Daily Blast June 23, 2016

New Court of Appeal Opinion re: California’s Medical Malpractice Arbitration Statute and the FAA

The Court of Appeal issued a notable ruling affecting the application of California’s medical malpractice arbitration statute. The Second District Court of Appeal, Division Five (Los Angeles) ruled that the Federal Arbitration Act (“FAA”) preempts the 30-day rescission right provided by Code of Civil Procedure, section 1295, subdivision (c) (“section 1295”). (Scott v. Yoho (Jun 23, 2016, B265641) __ Cal.App.4th __.) The court held that where there is a sufficient nexus with interstate commerce, the California 30-day rescission window is preempted because it is an arbitration-specific rule that conflicts with the FAA. (Slip. opn., pp. 11, 18.)

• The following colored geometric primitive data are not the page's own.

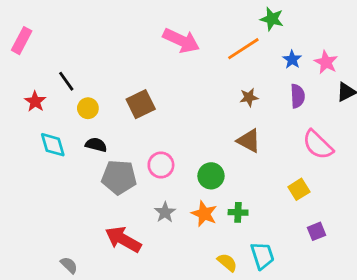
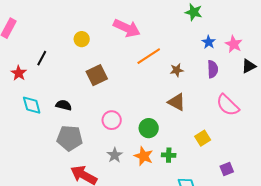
orange line: (243, 49) -> (149, 56), moved
black line: (66, 81) -> (42, 58), turned 63
yellow circle: (88, 108) -> (82, 39), moved
gray pentagon: (119, 177) -> (70, 138), moved
yellow square: (299, 189) -> (203, 138), moved

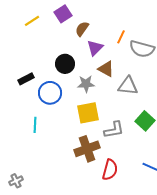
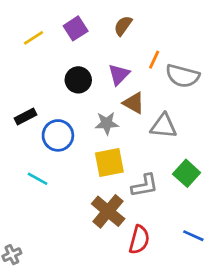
brown semicircle: (82, 29) -> (123, 26), moved
black circle: (65, 64) -> (78, 80), moved
cyan line: (35, 125) -> (38, 179), turned -63
brown cross: (87, 149) -> (108, 211), turned -30

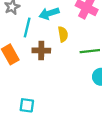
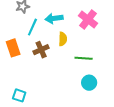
brown cross: (41, 51) -> (41, 50), turned -35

The plaintiffs, relatives of the decedent, sued defendants for wrongful death, medical malpractice, and survivorship. (Slip opn., p. 2.) The defendants moved to compel arbitration based on agreements signed by the decedent, arguing the FAA preempted the 30-day rescission window in section 1295, subdivision (c). (Id. at p. 3.) The trial court denied defendants’ motions to compel arbitration, finding the agreements to be unenforceable pursuant to section 1295, subdivision (c) because the decedent died before the 30-day rescission window closed. (Id. at p. 7.) The court further found that the surgical procedure “did not affect interstate commerce such that federal preemption would apply.” (Ibid.)

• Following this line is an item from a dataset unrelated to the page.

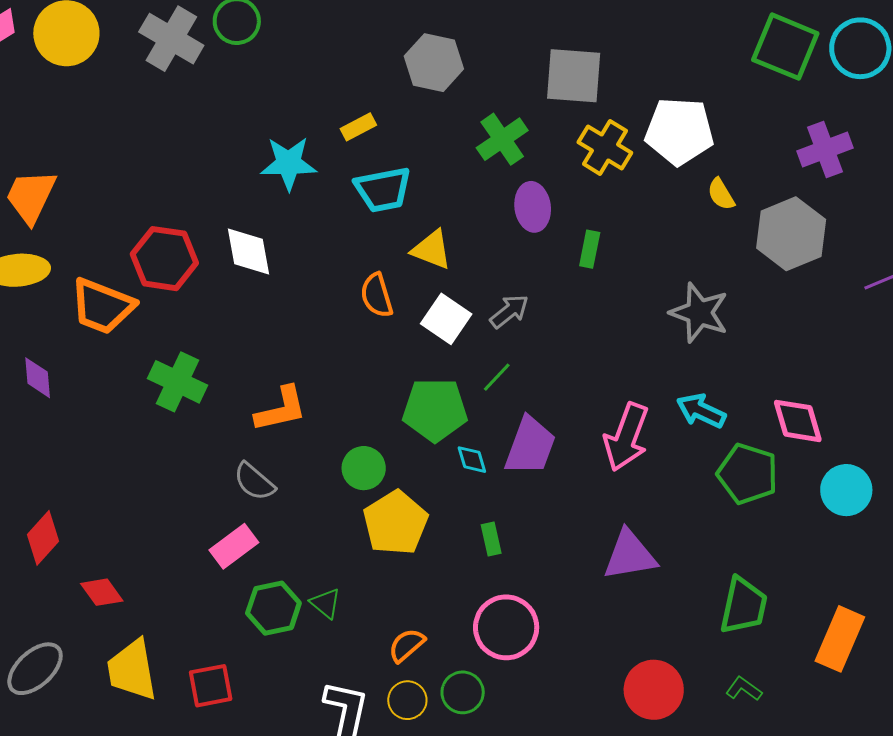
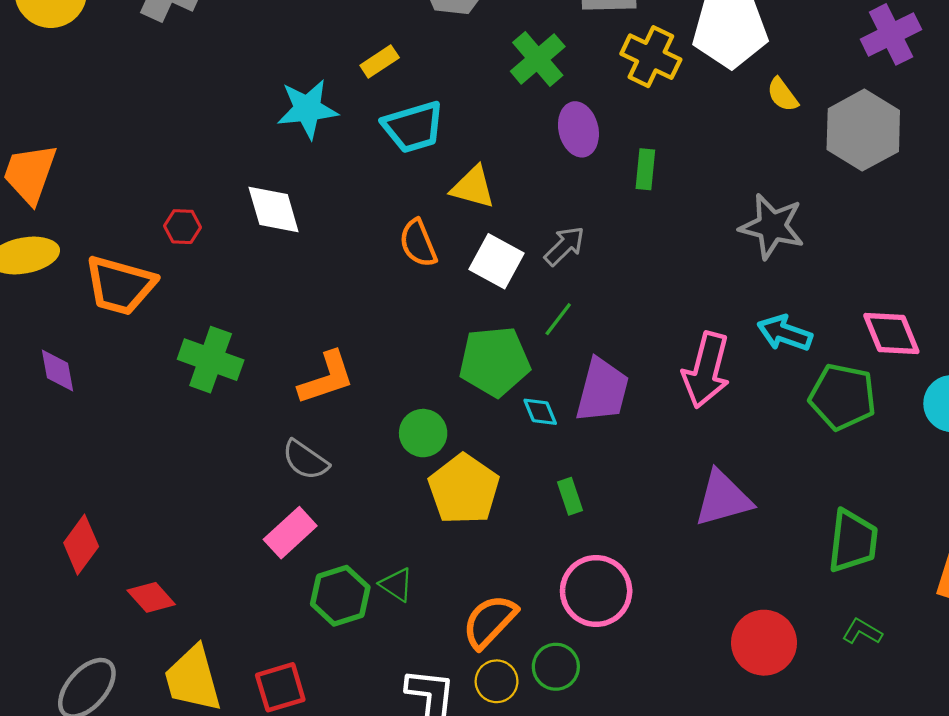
red hexagon: (164, 259) -> (183, 227), size x0.5
orange semicircle: (407, 645) -> (490, 621), size x1.4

The Court of Appeal reversed. (Slip opn., p. 20.) It held that factors such as medical supplies shipped from out of state, internet advertisements, out-of-state patients and contacts with out-of-state companies created “a sufficient nexus” between defendant’s business and interstate commerce for the FAA to apply. (Id. at pp. 10-11.) The Court also held that section 1295, subdivision (c) conflicted with the FAA because it established rules applicable to arbitration only rather than contracts in general. (Id. at p. 18.) “Because the 30-day rescission period applies only in the context of arbitration of medical care disputes, it is preempted” by the FAA. (Ibid.) The court distinguished Rodriguez v. Superior Court (2009) 176 Cal.App.4th 1461 on the basis that while factually similar, it did not deal with federal preemption. (Id. at p. 19.)